Most of the world is in the middle of a renaissance of sorts when it comes to DIY, or Do It Yourself. Activities that most of the people in the world performed at one time or another as chores or out of necessity are now done for recreation. Increasingly this includes making beer, wine and other products at home. Home brewing and home winemaking are massively popular all around the world as a fun and social activity that yields something that nearly every culture embraces: alcohol! There are clubs dedicated to the social aspect of homebrew, festivals, conferences and other gatherings where sharing, talking and learning take place in a fun and friendly atmosphere. If you have ever sipped a glass of beer or wine and thought “I wonder how this is made” or “I bet I could make this better” then continue reading and prepare to be addicted to a great new hobby.
Making Your Own Wine
Making very good wine at home is really quite simple. There are two main ways to do it, and wine making only needs to be as difficult as the winemaker wants to make it. Kits containing bags of juice, buckets of fresh juice, or fresh grapes can be purchased and turned into “must” – the term for unfermented juice. Other than that, all you really need is some cleaner and a sanitizer (they are not the same thing), some vessels for fermenting, tools to measure density and temperature and a way to clarify and package the finished product. You’ll also need some yeast to convert the sugars in the juice to wine. You can buy all of this from any number of brick and mortar or online stores that sell wine making supplies. Some of these stores may also offer classes or assistance if you need it and can be a great resource. Most wine can be ready to drink in 4-8 weeks, depending on style, with some requiring a year or more of ageing. If you’d prefer to make your own wine with assistance, there are many locations that allow you to create the wine on their premises with their equipment for a fee.
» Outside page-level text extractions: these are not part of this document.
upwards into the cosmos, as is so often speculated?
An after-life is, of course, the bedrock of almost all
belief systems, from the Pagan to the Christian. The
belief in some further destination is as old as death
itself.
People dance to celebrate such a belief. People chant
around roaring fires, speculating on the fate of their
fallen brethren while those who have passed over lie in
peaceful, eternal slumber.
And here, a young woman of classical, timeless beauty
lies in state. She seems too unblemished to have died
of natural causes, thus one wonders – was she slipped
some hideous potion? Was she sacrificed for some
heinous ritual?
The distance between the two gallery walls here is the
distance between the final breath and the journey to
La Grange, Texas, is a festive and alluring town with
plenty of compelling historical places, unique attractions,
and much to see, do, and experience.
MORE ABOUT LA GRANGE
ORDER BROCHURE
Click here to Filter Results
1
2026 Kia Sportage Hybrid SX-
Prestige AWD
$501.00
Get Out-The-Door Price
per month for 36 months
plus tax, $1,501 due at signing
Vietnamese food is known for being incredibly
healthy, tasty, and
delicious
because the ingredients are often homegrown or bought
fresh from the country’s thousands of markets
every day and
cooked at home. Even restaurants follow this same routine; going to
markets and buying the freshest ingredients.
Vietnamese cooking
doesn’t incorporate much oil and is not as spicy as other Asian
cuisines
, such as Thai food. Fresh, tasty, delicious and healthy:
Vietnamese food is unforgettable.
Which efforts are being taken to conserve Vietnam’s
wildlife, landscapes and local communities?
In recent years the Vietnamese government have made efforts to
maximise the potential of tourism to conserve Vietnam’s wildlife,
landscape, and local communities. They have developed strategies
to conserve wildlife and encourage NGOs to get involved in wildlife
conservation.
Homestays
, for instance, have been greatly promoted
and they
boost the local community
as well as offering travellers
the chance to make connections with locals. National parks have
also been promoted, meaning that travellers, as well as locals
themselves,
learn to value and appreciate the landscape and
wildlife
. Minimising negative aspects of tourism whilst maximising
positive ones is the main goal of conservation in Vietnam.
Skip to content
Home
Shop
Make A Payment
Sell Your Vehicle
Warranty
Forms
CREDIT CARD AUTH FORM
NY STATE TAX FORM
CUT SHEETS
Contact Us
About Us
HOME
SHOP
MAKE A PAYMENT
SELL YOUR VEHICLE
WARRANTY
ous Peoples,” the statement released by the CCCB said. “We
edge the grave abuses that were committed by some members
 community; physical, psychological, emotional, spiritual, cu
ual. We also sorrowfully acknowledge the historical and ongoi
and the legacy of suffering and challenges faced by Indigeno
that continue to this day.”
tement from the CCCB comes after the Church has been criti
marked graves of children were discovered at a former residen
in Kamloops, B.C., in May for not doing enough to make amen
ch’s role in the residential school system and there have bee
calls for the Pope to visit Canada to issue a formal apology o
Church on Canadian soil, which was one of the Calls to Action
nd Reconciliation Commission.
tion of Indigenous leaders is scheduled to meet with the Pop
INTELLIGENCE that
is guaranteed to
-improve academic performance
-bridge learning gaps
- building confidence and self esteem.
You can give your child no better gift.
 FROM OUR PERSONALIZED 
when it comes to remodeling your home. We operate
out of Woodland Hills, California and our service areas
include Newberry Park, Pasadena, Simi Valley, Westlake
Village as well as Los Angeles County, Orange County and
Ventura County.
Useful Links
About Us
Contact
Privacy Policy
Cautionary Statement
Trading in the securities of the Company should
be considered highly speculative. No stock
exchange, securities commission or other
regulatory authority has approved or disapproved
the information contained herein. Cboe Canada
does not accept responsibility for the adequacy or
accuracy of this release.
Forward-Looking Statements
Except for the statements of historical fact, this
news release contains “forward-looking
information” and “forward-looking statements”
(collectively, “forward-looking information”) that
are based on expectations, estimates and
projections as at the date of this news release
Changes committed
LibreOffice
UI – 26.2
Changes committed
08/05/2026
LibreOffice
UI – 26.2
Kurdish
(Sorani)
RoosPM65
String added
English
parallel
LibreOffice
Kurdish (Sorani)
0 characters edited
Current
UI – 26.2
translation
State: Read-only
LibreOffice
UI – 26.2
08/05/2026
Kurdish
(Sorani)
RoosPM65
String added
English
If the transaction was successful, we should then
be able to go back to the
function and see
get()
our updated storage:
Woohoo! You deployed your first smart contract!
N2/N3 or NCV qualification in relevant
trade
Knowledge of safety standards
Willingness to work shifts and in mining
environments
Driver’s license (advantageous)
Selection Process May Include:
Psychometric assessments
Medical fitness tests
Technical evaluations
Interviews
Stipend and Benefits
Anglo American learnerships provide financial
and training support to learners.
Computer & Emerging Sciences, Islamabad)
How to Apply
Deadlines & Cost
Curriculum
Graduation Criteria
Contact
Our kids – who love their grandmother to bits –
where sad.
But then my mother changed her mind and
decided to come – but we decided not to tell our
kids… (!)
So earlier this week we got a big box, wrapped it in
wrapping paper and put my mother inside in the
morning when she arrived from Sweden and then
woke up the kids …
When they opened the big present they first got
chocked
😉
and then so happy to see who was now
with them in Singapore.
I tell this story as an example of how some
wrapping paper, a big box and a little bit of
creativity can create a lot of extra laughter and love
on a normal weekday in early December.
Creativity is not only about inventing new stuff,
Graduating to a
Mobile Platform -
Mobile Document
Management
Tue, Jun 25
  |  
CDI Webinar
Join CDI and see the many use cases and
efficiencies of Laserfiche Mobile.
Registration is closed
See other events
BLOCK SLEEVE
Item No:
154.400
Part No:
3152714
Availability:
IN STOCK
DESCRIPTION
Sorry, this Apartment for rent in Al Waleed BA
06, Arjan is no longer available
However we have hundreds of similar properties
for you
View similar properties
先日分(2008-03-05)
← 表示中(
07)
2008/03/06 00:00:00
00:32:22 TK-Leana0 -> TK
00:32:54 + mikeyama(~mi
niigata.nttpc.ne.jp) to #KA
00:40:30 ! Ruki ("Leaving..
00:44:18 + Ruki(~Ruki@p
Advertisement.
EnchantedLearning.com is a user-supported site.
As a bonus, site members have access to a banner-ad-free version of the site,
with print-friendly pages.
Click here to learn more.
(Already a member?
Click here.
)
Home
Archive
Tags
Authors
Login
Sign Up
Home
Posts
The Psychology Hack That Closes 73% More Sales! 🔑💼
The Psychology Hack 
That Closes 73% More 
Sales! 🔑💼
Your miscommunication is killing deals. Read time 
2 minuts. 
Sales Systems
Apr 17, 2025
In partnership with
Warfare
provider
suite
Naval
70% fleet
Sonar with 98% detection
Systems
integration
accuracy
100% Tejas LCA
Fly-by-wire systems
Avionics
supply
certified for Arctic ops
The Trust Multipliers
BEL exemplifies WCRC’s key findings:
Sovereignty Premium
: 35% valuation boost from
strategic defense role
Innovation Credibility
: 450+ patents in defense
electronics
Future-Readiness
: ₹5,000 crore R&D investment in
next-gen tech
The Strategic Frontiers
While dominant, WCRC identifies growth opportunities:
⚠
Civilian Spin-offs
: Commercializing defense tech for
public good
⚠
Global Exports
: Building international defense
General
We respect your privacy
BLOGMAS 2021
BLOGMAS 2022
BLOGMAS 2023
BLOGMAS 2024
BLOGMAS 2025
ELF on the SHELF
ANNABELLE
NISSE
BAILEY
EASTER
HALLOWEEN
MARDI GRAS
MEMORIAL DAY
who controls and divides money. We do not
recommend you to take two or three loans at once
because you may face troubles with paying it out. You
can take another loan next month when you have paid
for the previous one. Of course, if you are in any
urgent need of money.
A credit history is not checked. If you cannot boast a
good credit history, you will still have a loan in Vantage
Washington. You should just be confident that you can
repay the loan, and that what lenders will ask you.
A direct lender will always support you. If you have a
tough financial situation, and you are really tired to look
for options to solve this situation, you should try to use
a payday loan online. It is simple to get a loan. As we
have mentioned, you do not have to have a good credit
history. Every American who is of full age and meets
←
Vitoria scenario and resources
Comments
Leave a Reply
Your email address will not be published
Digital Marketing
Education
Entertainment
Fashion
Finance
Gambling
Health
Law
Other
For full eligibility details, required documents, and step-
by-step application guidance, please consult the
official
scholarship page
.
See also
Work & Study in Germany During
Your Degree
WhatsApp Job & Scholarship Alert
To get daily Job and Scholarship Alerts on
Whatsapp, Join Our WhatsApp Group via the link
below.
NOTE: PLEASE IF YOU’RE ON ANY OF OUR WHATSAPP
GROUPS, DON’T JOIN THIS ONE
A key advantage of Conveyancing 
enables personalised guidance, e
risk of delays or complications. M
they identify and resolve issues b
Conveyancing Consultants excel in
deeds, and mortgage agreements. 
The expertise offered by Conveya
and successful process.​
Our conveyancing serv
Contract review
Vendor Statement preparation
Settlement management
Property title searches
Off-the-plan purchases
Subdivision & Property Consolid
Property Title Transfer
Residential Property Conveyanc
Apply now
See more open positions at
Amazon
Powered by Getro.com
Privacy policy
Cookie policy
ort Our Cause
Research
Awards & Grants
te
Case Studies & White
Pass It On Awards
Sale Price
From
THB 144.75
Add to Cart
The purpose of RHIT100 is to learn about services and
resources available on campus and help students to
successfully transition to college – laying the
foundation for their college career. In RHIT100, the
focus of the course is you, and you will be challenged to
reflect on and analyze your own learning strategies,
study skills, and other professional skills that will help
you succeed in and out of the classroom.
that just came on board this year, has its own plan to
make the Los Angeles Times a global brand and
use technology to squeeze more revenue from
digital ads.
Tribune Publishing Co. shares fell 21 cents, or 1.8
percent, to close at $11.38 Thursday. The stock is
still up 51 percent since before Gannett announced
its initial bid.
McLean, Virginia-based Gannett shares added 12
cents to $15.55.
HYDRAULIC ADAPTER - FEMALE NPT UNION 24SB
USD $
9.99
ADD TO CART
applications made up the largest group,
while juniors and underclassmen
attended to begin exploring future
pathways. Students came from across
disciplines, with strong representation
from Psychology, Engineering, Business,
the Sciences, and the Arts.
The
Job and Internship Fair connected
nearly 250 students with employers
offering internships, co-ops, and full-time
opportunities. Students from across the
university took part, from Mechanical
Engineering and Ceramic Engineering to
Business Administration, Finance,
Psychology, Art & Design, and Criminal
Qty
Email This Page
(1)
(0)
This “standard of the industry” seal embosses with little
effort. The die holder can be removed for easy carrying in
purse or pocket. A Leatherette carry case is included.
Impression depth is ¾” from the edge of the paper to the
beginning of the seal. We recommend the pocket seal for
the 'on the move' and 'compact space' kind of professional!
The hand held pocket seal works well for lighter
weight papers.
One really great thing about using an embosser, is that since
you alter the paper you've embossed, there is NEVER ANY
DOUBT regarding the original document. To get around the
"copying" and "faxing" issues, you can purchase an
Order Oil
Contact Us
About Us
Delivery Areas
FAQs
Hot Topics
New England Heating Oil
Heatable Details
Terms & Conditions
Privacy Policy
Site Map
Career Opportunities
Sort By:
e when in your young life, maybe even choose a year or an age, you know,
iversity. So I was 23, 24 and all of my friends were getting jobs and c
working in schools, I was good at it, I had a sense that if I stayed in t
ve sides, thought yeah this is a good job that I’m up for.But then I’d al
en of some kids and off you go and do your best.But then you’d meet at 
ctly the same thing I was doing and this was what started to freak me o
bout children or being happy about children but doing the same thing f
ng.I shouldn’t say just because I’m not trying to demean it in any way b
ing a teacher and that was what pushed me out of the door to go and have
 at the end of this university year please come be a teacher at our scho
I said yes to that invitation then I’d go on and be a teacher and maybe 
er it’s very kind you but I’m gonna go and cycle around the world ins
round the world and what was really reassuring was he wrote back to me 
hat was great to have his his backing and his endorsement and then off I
Make Your Own Beer Locations
Making your own beer is not necessarily harder than wine, the process is just a little different and a little more involved. Generally, it is also a little faster with beer being turned around in 2-4 weeks or so. There are several kinds of locations that can help you make your own beer:
- Brick and mortar homebrew stores
- Brew on premises stores
- Online homebrew shops
Each of these has their own place in assisting the homebrewer, depending on how advanced that homebrewer is. Brand new, first batch homebrewers should seek out a brick and mortar or brew on premises store. These have very knowledgeable and in-person staff to help teach you the basics. In the case of brew on premises stores, there is likely equipment that is available for rent and space for your beer to ferment outside of the home. Online stores are great for ordering specialty or bulk ingredients, especially with some of the sales they offer.
The very first time you try to make your own beer you will likely be using a beer making kit. There are a number of different kinds available for purchase and just like wine there are options for ingredients. Most beginner kits contain several kinds of Malt Extract, dry or liquid, hops and yeast. This is a great place to start for true beginners. After a few of these home brewed beer kits, switching to using 100% malted barley may be the next step. This allows for much better control over the quality and flavor of the beer, as well as recipe customization. However, there is nothing wrong with continuing to brew with extracts and some people make award winning homebrew using extract. The process involves combining extract or malted barley with hot water, then boiling, adding hops, cooling and adding yeast to the “wort” or sugary liquid when the grain is removed. Then after a short fermentation and conditioning period the beer is ready to drink!
Getting into making your own beer or wine at home is a very rewarding hobby that yields a great product. Friends and family alike will likely be surprised at the quality of your beer or wine after you have the first few batches under your belt. Keep at it, join some groups and don't be afraid to experiment.